Segment Start: EXERCISE INPUT

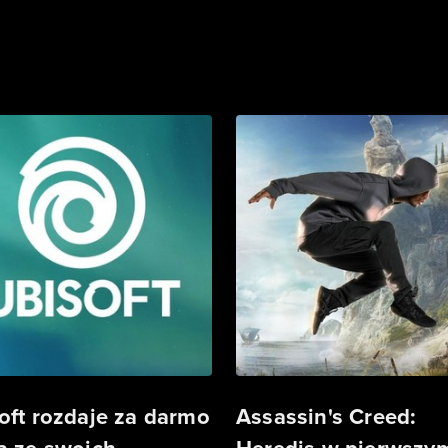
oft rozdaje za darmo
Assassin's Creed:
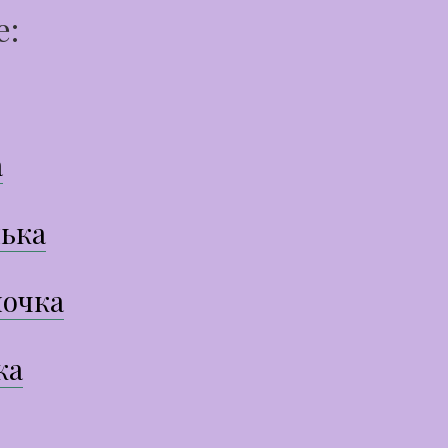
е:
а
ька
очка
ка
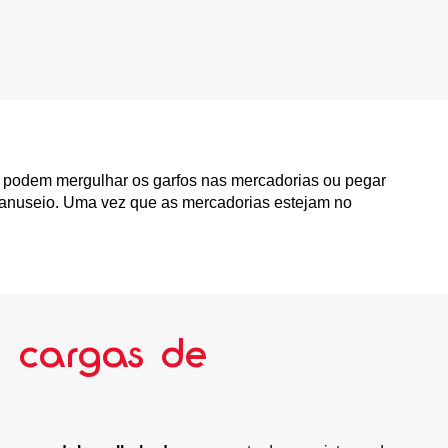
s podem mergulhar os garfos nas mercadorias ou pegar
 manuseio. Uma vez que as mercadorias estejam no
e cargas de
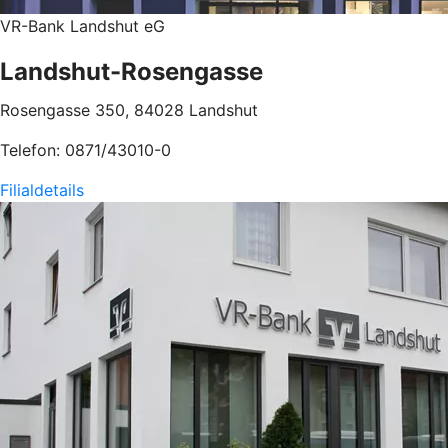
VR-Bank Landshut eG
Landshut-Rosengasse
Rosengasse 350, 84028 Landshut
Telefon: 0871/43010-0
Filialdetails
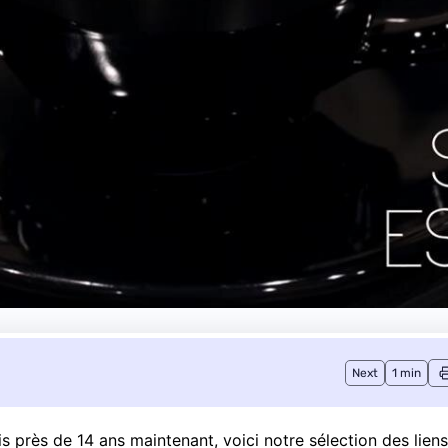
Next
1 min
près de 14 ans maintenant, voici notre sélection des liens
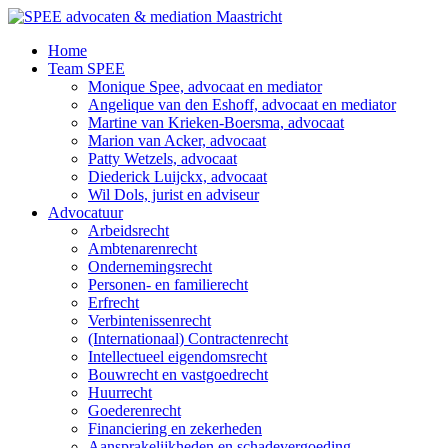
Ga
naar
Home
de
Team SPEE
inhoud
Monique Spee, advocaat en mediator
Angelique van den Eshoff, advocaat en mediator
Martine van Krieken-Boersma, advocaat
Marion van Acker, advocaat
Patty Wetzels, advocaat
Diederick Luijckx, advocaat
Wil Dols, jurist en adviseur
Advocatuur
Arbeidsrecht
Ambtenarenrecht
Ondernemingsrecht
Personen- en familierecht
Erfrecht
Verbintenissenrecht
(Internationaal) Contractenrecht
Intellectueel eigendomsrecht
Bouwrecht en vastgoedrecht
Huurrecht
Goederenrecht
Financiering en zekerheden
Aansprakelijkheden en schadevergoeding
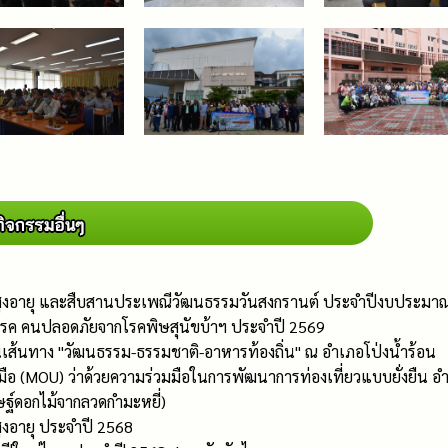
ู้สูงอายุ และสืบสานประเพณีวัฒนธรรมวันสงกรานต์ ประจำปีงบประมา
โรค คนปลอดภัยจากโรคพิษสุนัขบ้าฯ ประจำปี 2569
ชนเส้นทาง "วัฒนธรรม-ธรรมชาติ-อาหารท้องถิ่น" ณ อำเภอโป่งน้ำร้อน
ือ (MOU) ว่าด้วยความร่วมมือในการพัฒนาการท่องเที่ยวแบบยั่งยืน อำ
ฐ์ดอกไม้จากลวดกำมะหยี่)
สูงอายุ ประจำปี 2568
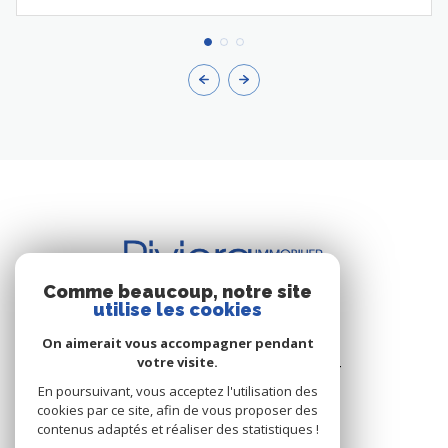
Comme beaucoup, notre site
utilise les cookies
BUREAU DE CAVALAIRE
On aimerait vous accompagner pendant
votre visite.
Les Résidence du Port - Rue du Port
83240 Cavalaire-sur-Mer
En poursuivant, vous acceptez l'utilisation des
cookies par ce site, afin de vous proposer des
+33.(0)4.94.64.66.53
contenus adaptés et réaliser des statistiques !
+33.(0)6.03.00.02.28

Segment End: EXERCISE INPUT

• _THE PROBLEM_
An exact printout of the entries is wanted, covering the first line through the line holding "Patty Wetzels, advocaat", with pictures kept out of it.

• _ANSWER BELOW_
oft rozdaje za darmo
Assassin's Creed:
е:
а
ька
очка
ка
s podem mergulhar os garfos nas mercadorias ou pegar
 manuseio. Uma vez que as mercadorias estejam no
e cargas de
VR-Bank Landshut eG
Landshut-Rosengasse
Rosengasse 350, 84028 Landshut
Telefon: 0871/43010-0
Filialdetails
Next
1 min
près de 14 ans maintenant, voici notre sélection des liens
Ga
naar
Home
de
Team SPEE
inhoud
Monique Spee, advocaat en mediator
Angelique van den Eshoff, advocaat en mediator
Martine van Krieken-Boersma, advocaat
Marion van Acker, advocaat
Patty Wetzels, advocaat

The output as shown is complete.